REQUIRED WORK: Starting at the line that contains "土、日、祝日はお休みとなり、メール内容のご返信は翌営業日以降のご対応となりま", transcribe every remaining line of the data below exactly, and omit all pictures.

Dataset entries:

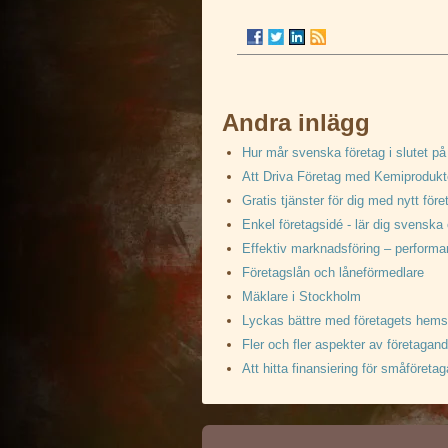
Andra inlägg
Hur mår svenska företag i slutet p
Att Driva Företag med Kemiprodukt
Gratis tjänster för dig med nytt före
Enkel företagsidé - lär dig svenska 
Effektiv marknadsföring – performa
Företagslån och låneförmedlare
Mäklare i Stockholm
Lyckas bättre med företagets hemsi
Fler och fler aspekter av företagand
Att hitta finansiering för småföretag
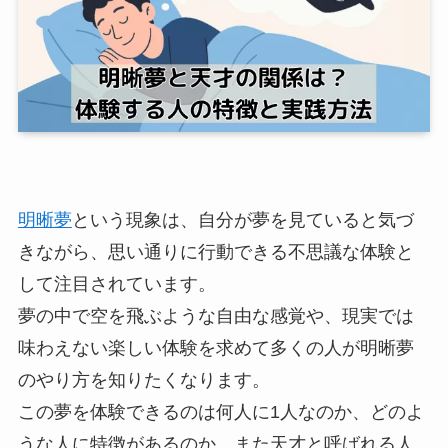
明晰夢
という現象は、自分が夢を見ていると気づ
きながら、思い通りに行動できる不思議な体験と
して注目されています。
夢の中で空を飛ぶような自由な感覚や、現実では
味わえない楽しい体験を求めて多くの人が明晰夢
のやり方を知りたくなります。
この夢を体験できるのは何人に1人なのか、どのよ
うな人に特徴があるのか、また天才と呼ばれる人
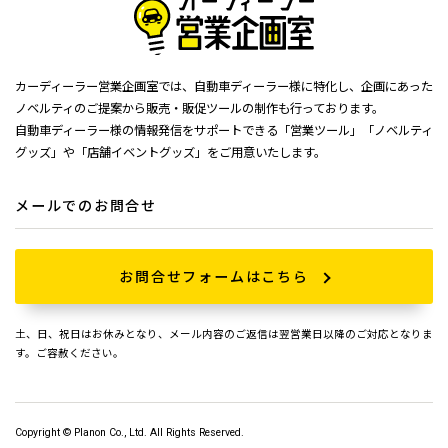
カーディーラー営業企画室では、自動車ディーラー様に特化し、企画にあった
ノベルティのご提案から販売・販促ツールの制作も行っております。
自動車ディーラー様の情報発信をサポートできる「営業ツール」「ノベルティ
グッズ」や「店舗イベントグッズ」をご用意いたします。
メールでのお問合せ
お問合せフォームはこちら
土、日、祝日はお休みとなり、メール内容のご返信は翌営業日以降のご対応となりま
す。ご容赦ください。
Copyright © Planon Co., Ltd. All Rights Reserved.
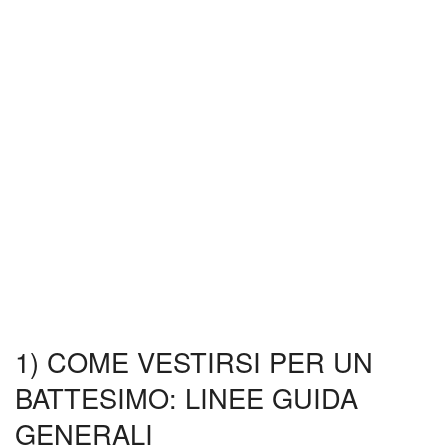
1) COME VESTIRSI PER UN
BATTESIMO: LINEE GUIDA
GENERALI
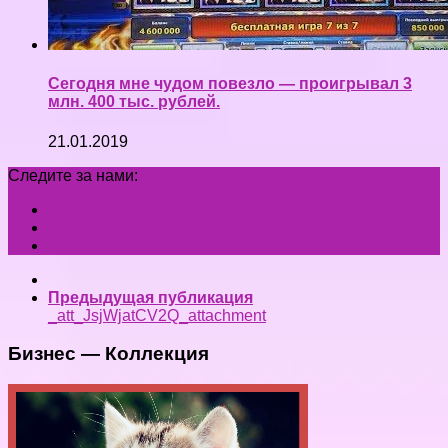
Сегодня мне чудом повезло — проигрывал 3
млн. 400 тыс. рублей.
21.01.2019
Следите за нами:
Предыдущая публикация
_att_JsjWjatCV2Q_attachment
Бизнес — Коллекция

SOLUTION FOR THIS PROBLEM:
土、日、祝日はお休みとなり、メール内容のご返信は翌営業日以降のご対応となりま
す。ご容赦ください。
Copyright © Planon Co., Ltd. All Rights Reserved.
1) COME VESTIRSI PER UN
BATTESIMO: LINEE GUIDA
GENERALI
Сегодня мне чудом повезло — проигрывал 3
млн. 400 тыс. рублей.
21.01.2019
Следите за нами:
Предыдущая публикация
_att_JsjWjatCV2Q_attachment
Бизнес — Коллекция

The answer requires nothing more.